We have a 52-to-53-week fiscal year that ends on the Sunday closest to December 31. Accordingly, every fifth or sixth year will be a 53-week fiscal year. The current fiscal year, fiscal 2021, is a 52-week fiscal year, while fiscal year 2020 was a 53-week fiscal year. The third quarter of fiscal 2021 ended on October 3, 2021, while the third quarter of fiscal 2020 ended on September 27, 2020.
Management Estimates

The preparation of the unaudited condensed consolidated financial statements in conformity with U.S. GAAP requires our management to make estimates and assumptions that affect the amounts reported in these unaudited condensed consolidated financial statements and accompanying notes. Significant estimates in these unaudited condensed consolidated financial statements include revenue recognition, specifically nature and timing of satisfaction of performance obligations, standalone selling price of performance obligations, and variable consideration; credit losses, including estimating macroeconomic factors affecting historical recovery rate of receivables; inventory and project asset write-downs; long-lived asset impairment, specifically estimates for valuation assumptions including discount rates and future cash flows; fair value of investments, including equity investments for which we apply the fair value option and other financial instruments; valuation of contingencies such as warranty and litigation; the incremental borrowing rate used in discounting of lease liabilities; the fair value of indemnities provided to customers and other parties; and income taxes and tax valuation allowances. Actual results could materially differ from those estimates.

Summary of Selected Significant Accounting Policies
    
Refer to our Annual Report on Form 10-K for the fiscal year ended January 3, 2021 for the full list of our significant accounting policies.

Recently Adopted Accounting Pronouncements

In December 2019, the FASB issued ASU 2019-12, Simplifying the Accounting for Income Taxes, which simplifies the accounting for income taxes, eliminates certain exceptions within ASC 740, Income Taxes, and clarifies certain aspects of the current guidance to promote consistency among reporting entities. Most amendments within the standard are required to be applied on a prospective basis, while certain amendments must be applied on a retrospective or modified retrospective basis. We adopted the ASU during the first quarter of fiscal 2021. The adoption did not have a material impact on our consolidated financial statements.

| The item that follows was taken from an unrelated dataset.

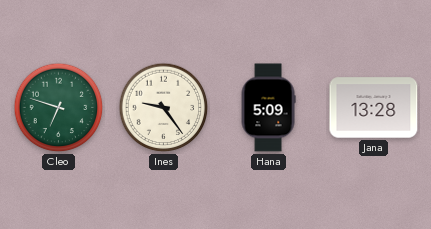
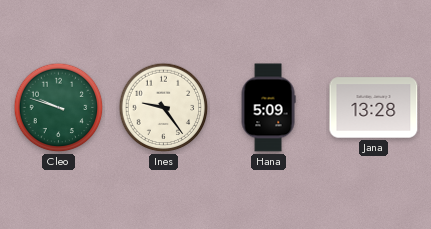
Cleo: 6:48 -> 9:48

In January 2021, the FASB issued ASU 2021-01, Reference Rate Reform (Topic 848): Scope. The ASU is an update to ASU 2020-04 issued by the FASB in March 2020 and is intended to clarify the scope of ASC 848 to include derivatives that are affected by a change in the interest rate used for margining, discounting, or contract price alignment that do not also reference LIBOR or another reference rate expected to be discontinued as a result of reference rate reform. This guidance was effective immediately upon issuance on January 7, 2021. We adopted the ASU during the first quarter of fiscal 2021. The adoption did not have any impact on our consolidated financial statements and related disclosures.

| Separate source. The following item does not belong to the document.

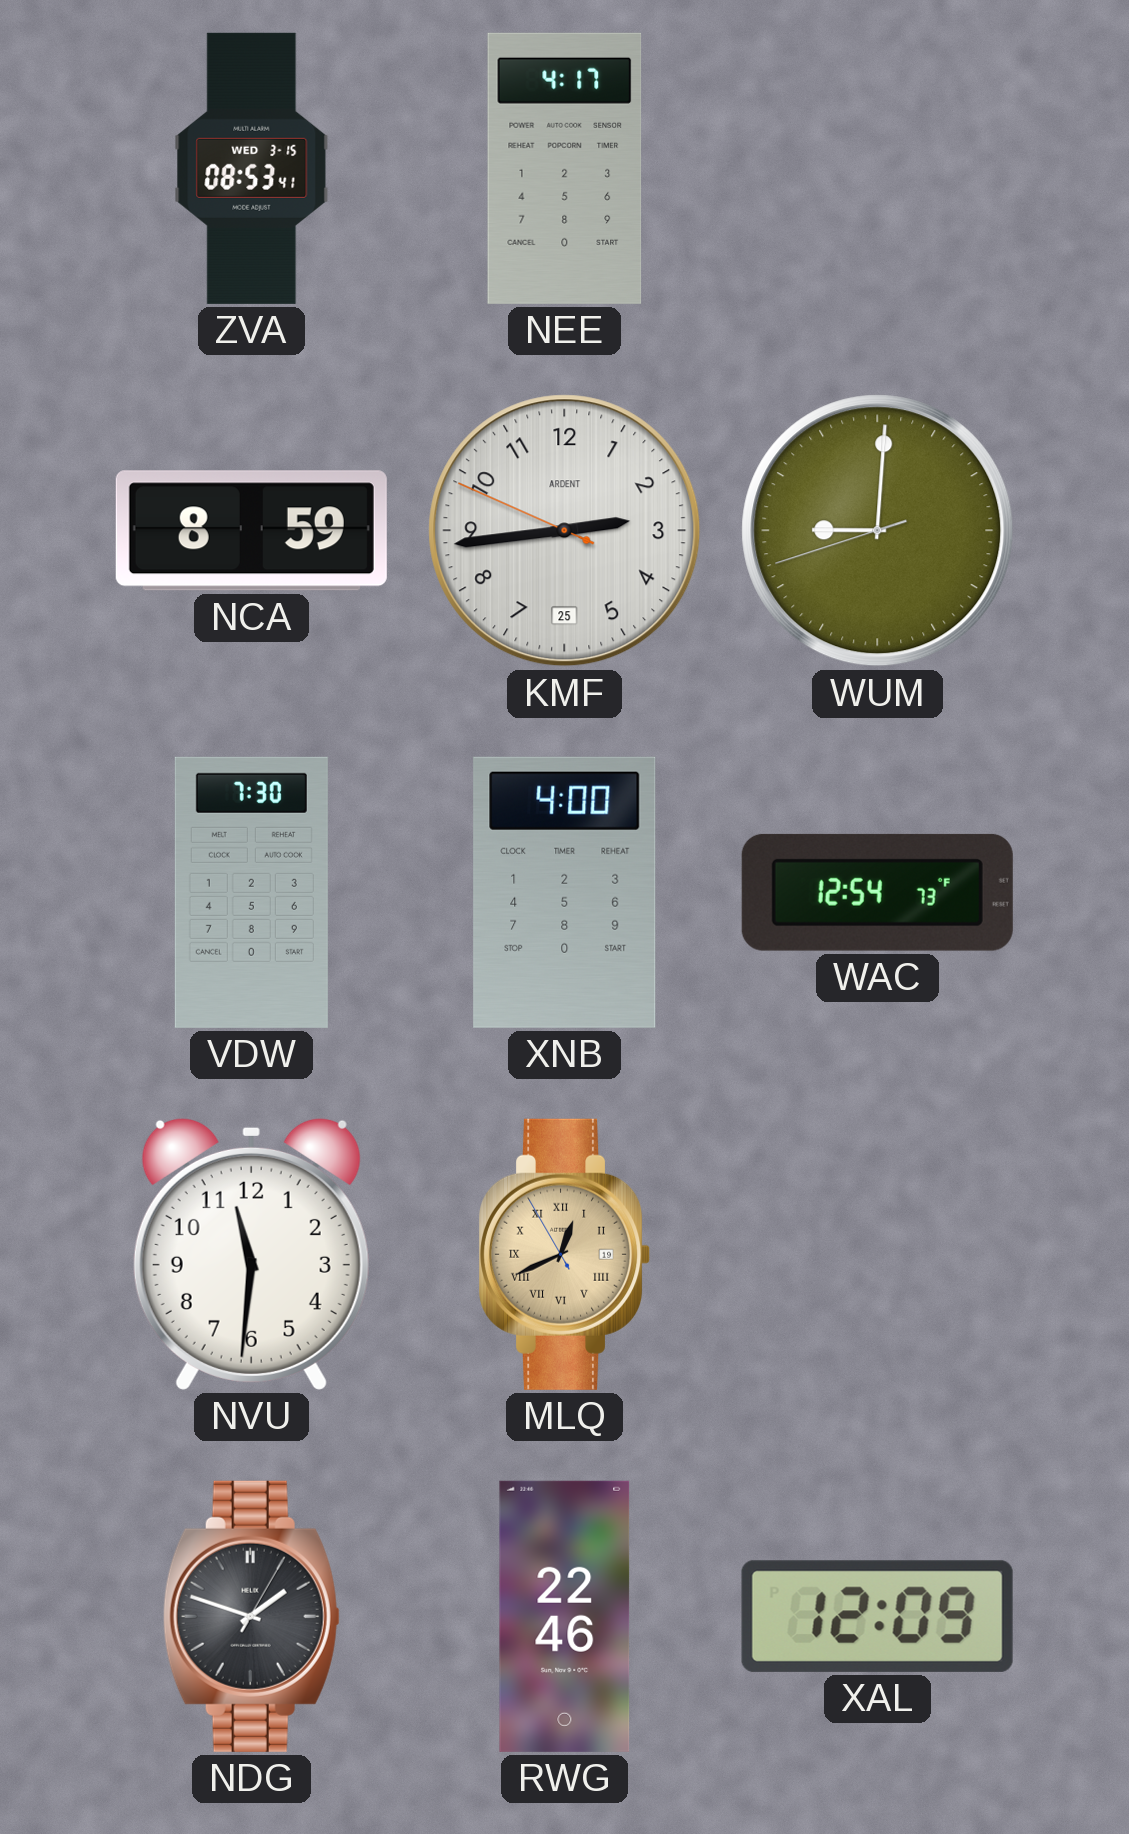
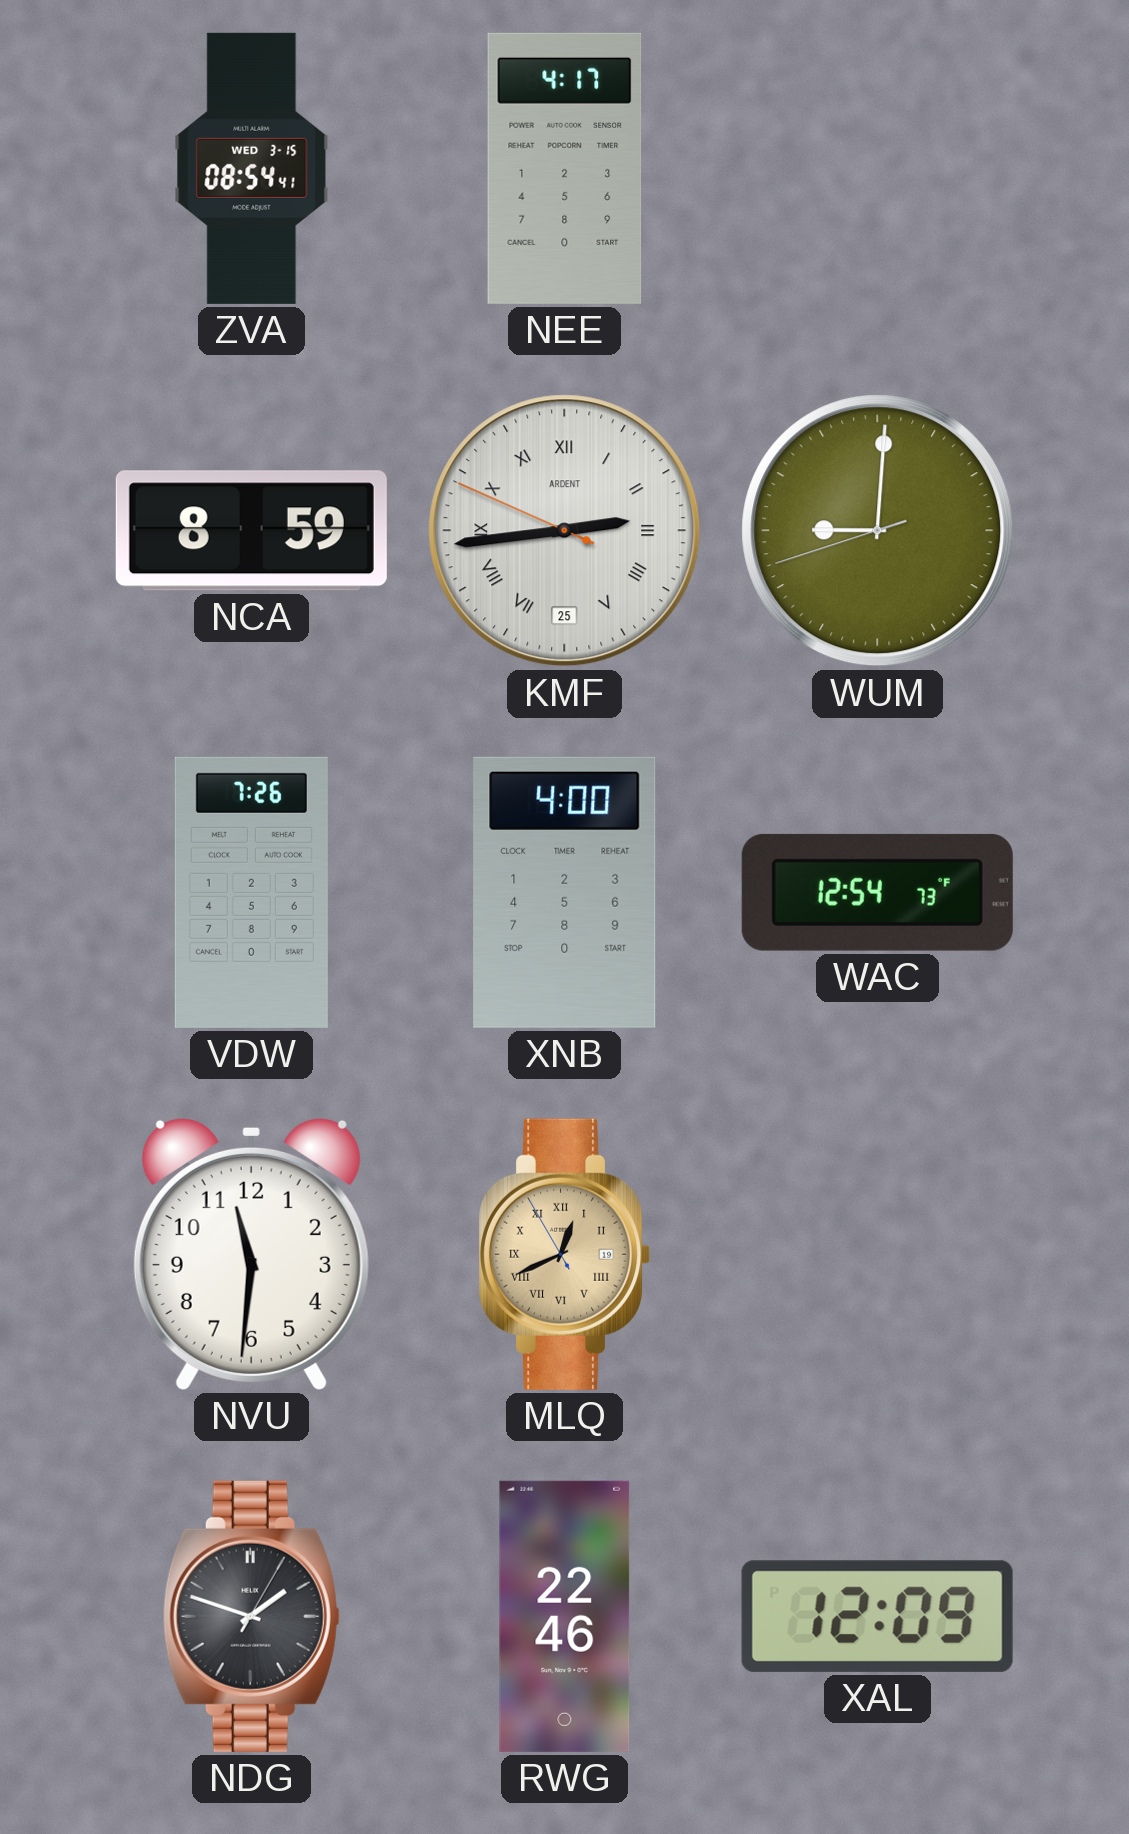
ZVA: 08:53 -> 08:54
KMF numerals: Arabic -> Roman
VDW: 7:30 -> 7:26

Recent Accounting Pronouncements Not Yet Adopted

In August 2020, the FASB issued ASU 2020-06, Debt—Debt with Conversion and Other Options (Subtopic 470-20) and Derivatives and Hedging—Contracts in Entity’s Own Equity (Subtopic 815-40)—Accounting for Convertible Instruments and Contracts in an Entity’s Own Equity. The amendment reduces the number of accounting models used for convertible debt instruments and convertible preferred stock, which results in fewer embedded conversion features separately recognized from the host contracts. ASU 2020-06 is effective no later than the first quarter of fiscal 2022. Early adoption is permitted no earlier than the first quarter of fiscal 2021, and the ASU should be applied retrospectively. We are currently evaluating the impacts of the provisions of ASU 2020-06 on our financial statements and disclosures.